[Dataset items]
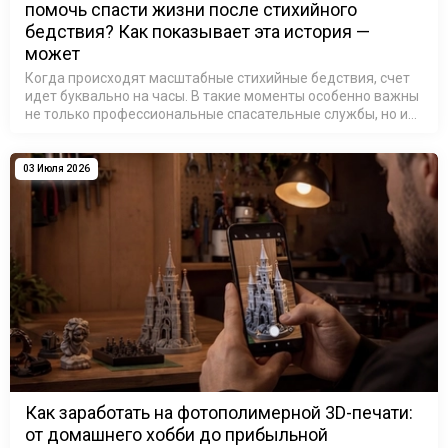
помочь спасти жизни после стихийного
бедствия? Как показывает эта история —
может
Когда происходят масштабные стихийные бедствия, счет
идет буквально на часы. В такие моменты особенно важны
не только профессиональные спасательные службы, но и
люди, готовые использовать свои знания и технологии
ради помощи другим.…
03 Июля 2026
Как заработать на фотополимерной 3D-печати:
от домашнего хобби до прибыльной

DESCRIPTION OF THE TASK
Where a line of the records has the string "бедствия", copy that line.

RESPONSE
бедствия? Как показывает эта история —
Когда происходят масштабные стихийные бедствия, счет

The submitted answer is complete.